What you need to do:
Whenever a line in the entries below contains "Кормушки", copy that line.

START Given records

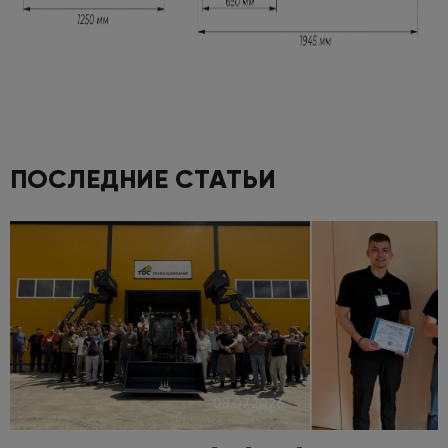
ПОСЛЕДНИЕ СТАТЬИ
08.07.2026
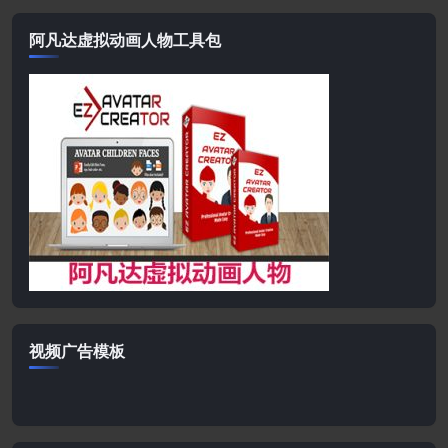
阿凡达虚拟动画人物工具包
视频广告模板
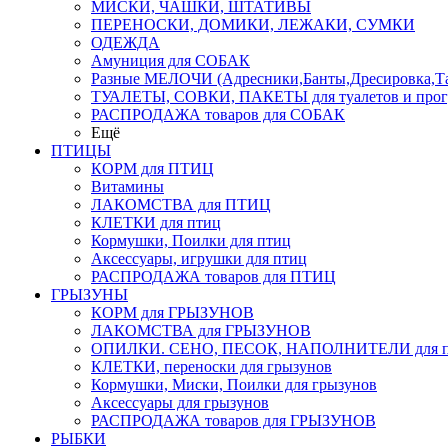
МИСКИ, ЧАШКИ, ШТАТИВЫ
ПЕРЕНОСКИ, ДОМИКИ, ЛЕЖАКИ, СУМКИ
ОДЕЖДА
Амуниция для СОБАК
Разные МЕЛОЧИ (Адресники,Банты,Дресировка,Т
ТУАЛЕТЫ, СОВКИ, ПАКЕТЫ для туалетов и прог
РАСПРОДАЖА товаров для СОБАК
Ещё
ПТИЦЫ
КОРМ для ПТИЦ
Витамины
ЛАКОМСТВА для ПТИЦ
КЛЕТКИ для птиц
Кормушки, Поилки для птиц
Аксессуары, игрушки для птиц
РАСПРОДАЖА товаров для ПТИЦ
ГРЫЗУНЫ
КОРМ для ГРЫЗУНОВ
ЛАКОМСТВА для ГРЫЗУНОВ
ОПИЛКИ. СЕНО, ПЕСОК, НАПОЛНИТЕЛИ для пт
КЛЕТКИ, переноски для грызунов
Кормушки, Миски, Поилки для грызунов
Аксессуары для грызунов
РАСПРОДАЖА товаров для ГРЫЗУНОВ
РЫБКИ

END Given records
START Given records

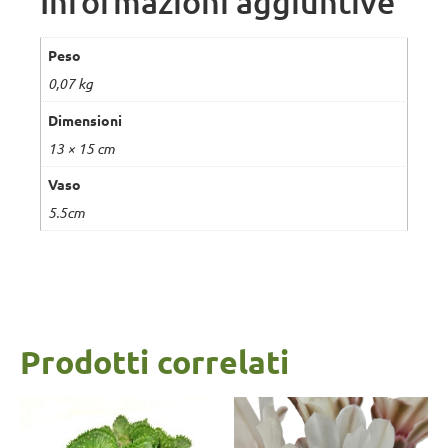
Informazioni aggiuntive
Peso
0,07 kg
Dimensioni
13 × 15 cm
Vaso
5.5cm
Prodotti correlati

END Given records

Result below:
Кормушки, Поилки для птиц
Кормушки, Миски, Поилки для грызунов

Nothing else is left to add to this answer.